Overarching principle of making-your-life-easy: if you support more than three systems, treat them as a cluster.
- This means you have a dedicated admin machine that only a few very trustworthy admins have access to, that is very secure (no root logins, firewalled heavily, patched often, etc). I highly recommend running
SuSE Enterprise Linux 9 with the IBM EAL4+ Security Configuration
All maintenance activities are run from this management server.
- Use the Parallel Distributed SHell (PDSH) utilities: http://www.llnl.gov/linux/pdsh/pdsh.html. These allow you run commands or copy files to a single system, a group of systems, or all systems at the same time. Wondering what kernel all your systems are running? Just issue a `pdsh -a uname -a`. Need to copy out the sudoers file? `pdcp -a /home/admin/node_files/sudoers /etc/sudoers`
- Run Ganglia for resource monitoring: http://ganglia.info/
- Run Samhain for filesystem integrity scanning on all servers: http://la-samhna.de/samhain/
- Host based firewalls for all servers: http://www.shorewall.net/
- Power supplies have caused more instability in my experience than any other single hardware component. Buy both good equipment and buy systems with dual redundant hot-swappable power supplies for the important machines
- Good deals can be had from the big vendors. Although we run a lot of whitebox and IBM equipment, Sun currently has a great system for a very cheap price (starts at $745): http://www.sun.com/servers/entry/x2100/.

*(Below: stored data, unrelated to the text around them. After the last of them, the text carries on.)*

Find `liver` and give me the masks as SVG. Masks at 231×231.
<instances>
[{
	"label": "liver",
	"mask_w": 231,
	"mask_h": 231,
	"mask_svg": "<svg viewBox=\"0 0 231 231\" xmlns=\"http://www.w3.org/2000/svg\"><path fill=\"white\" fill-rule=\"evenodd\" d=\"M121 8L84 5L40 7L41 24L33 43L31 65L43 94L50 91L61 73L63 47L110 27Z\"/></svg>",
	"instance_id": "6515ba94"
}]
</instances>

- NFS sucks, but is the best filesystem glue-layer available. It is very sensitive to high latency environments, so run it over Infiniband (it has very low latency, and massive bandwidth (5us, 1.25GB/s) if you need to sqeeze out the best performance.

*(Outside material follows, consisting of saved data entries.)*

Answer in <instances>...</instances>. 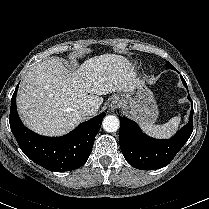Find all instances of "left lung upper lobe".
Listing matches in <instances>:
<instances>
[{
	"label": "left lung upper lobe",
	"mask_w": 209,
	"mask_h": 209,
	"mask_svg": "<svg viewBox=\"0 0 209 209\" xmlns=\"http://www.w3.org/2000/svg\"><path fill=\"white\" fill-rule=\"evenodd\" d=\"M166 66L170 69H174V67L169 62H166Z\"/></svg>",
	"instance_id": "left-lung-upper-lobe-1"
}]
</instances>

- Every system should have an electronic "system book", which contains the full hardware specs, including where each part gets service from (if bought separately), how long the warranty lasts (give end dates), contact info, etc. If you are managing 50 or less systems, keep track of all changes in a central location, otherwise track all changes by using a system which scales (even a handwritten script and DB table would be sufficient).
- Good enough is the enemy of the Best, but that is a good thing. Never overengineer a solution, this only means that other problems go unsolved.